By decision no. 1465 of 19 January 2018 the Third Division of the Supreme Court asked that the Joint Divisions of the same Court reconsider their previous position (see decision no. 9140/2016) and confirm the following principles of laws: (i) in property, casualty and third party liability insurance the coverage trigger cannot be the “claim” but only the “loss”; (ii) in all events, in third party liability insurance, clauses attaching relevance to the date when the claim is made against the insured rather than to the date when the insured caused the damage to the third party must be held invalid.
According to the Third Division of the Supreme Court
- If the coverage trigger is the claim the insurer’s indemnification obligations would be dependent on a non-harmful event and this is in contrast with section 1882 of the Civil Code which defines the insurance contract as the agreement by which the insurer undertakes to indemnify the insured in respect of an harmful event
- if the coverage trigger is the claim the insurer’s indemnification obligations would be dependent on an event (i.e. the claim) that the insured has an interest occurs. In fact, if the claim is not made against the insured within the policy period he/she would lose the right to coverage
iii. the identification of the coverage trigger in the claim would make the compliance by the insured with section 1914 of the Civil Code (providing for the insured’s duty of loss mitigation) impossible. For fulfilling such duty the insured should make itself unavailable so as to avoid the service of suit on it
- if the coverage trigger is the claim, policies purchased by entities for the benefit of their executives/employees would never operate for claims made against them by the same entities. The claim would in fact be voluntarily made against the insureds and as such it would be excluded from coverage in compliance with section 1900 of the Civil Code (which stipulates that losses originating from willful misconducts/fraud cannot be covered by insurance)
- if the coverage trigger is the claim, the insurer would be entitled to withdraw from the contract even in case of frivolous claims
- if the coverage trigger is the claim the insured risk would cease automatically upon the policyholder’s death and its heirs would remain exposed to claims originating from the Insured’s conduct.
- the fact that Section 1917 (which defines the insurance contract with reference to the loss occurrence scheme) is not stated to be mandatory by section 1932 is irrelevant. The legislator did not state that Section 1917 is mandatory simply because there was not need to do so. A contract departing from the loss occurrence scheme would not be an insurance contract
- clauses that exclude coverage for claims made against the insured after the expiry date of the policy should always be held invalid since they are disproportionately disadvantageous to the insured; their application would be dependent on an event (i.e. the claim) that is not only beyond the control of the insured but also beyond the control the third party and this may favour the interest of the insured that the claim is made against it; they are in contrast with the constitutional general duties of solidarity (if the insured spontaneously indemnifies a third party for a loss that it has caused before that a claim is made, the insurer could refuse coverage since no claim was made); claim made policies enable the insurer to exclude coverage in relation to circumstances that are known but have not originated claims yet.

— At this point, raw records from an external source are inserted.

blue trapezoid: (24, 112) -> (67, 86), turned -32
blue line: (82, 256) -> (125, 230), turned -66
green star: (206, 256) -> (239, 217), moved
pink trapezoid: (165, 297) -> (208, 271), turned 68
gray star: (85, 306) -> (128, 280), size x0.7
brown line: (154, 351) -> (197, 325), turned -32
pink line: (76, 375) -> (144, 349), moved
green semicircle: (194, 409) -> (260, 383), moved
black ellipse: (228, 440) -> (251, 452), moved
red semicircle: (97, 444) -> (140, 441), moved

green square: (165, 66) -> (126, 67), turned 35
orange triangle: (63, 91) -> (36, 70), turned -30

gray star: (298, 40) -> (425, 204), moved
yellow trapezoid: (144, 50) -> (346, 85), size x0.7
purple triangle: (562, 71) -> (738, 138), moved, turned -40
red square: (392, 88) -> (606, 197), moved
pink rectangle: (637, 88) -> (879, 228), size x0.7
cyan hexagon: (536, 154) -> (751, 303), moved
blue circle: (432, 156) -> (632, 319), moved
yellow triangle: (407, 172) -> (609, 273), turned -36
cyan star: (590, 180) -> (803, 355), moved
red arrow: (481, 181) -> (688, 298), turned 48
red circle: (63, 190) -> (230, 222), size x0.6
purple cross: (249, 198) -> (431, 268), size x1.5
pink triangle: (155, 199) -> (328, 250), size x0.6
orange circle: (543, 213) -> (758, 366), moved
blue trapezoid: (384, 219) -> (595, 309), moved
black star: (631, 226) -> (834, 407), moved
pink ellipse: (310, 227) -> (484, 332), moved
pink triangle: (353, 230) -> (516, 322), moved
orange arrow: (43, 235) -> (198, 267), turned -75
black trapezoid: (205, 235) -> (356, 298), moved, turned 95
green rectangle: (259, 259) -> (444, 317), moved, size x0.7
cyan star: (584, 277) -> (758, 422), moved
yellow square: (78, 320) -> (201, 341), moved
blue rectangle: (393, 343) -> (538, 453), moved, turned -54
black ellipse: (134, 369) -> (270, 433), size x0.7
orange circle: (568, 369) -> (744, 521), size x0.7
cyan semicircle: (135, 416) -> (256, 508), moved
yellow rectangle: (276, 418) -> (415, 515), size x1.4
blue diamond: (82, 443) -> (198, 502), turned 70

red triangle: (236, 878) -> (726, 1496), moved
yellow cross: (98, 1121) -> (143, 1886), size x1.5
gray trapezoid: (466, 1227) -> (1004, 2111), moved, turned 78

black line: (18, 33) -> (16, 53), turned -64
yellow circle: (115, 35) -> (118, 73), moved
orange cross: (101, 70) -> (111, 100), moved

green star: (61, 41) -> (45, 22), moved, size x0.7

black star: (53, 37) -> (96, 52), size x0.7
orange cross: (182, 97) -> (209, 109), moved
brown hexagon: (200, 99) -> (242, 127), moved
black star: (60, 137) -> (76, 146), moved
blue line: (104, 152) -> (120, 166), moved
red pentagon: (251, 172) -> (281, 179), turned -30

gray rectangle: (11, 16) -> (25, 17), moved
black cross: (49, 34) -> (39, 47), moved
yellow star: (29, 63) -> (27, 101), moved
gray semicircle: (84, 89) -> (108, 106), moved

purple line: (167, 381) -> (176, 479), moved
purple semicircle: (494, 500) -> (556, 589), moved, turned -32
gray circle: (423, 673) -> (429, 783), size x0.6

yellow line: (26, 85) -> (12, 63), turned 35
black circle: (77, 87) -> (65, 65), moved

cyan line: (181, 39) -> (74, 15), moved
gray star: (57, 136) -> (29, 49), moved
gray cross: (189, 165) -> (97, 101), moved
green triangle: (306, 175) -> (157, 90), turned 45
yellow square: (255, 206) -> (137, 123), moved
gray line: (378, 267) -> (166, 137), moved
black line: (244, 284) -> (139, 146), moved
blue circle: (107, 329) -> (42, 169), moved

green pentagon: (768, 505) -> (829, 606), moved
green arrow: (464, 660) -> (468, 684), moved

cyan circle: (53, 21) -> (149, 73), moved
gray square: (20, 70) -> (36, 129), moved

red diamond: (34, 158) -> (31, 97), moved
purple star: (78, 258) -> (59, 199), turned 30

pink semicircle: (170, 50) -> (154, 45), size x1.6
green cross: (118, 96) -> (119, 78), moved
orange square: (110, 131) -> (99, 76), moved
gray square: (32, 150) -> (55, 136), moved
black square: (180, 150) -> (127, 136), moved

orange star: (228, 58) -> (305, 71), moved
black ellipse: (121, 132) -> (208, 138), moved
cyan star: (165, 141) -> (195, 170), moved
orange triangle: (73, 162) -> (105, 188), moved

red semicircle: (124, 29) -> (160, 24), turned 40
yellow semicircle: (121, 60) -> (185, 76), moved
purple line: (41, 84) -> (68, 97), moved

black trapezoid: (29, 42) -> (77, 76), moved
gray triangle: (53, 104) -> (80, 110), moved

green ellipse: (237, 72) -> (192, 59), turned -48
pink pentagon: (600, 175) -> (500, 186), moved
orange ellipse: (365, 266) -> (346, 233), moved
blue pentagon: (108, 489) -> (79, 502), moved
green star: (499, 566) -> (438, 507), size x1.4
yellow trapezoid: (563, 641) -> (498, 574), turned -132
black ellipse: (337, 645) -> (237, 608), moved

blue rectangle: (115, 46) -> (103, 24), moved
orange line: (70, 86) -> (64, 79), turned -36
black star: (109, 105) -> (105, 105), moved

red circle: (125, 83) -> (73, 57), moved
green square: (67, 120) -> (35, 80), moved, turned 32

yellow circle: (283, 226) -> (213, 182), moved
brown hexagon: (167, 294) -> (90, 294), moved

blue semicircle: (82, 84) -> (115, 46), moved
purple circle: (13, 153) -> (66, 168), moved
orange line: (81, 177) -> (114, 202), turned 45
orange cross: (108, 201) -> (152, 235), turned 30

The said arguments appear to be highly arguable and too formalistic.
There are a number of issues that apparently have been ignored in the reasoning of the Court and namely the following: the majority of claims-made policies provide for the deeming clause, which enables the insured to notify circumstances during the policy period with the effect that the policy may be activated at later stage if a claim is made even after its expiry; the majority of proposers is assisted by brokers who are in a position to advise properly on the structure and functioning of claims-made policies; the majority of claims-made policies are renewed on an yearly basis; recent pieces of legislation (see inter alia the Gelli law on medical malpractice, Law 8 March 2017 on professional insurance and Ministerial Decree of 22 September 2016 on lawyers’ professional insurance) impliedly acknowledged the existence (and validity) of claims-made polices; any policy must be preceded by the delivery of pre-contract information package where the functioning of the policy (including the claims-made clause) is typically explained.
Hopefully the Joint Divisions of the Supreme Court will confirm the previous decisions which acknowledged that claims-made policies are generally valid, without prejudice of the power of the merit courts to assess whether they are fair/worth of protection on a case by case basis.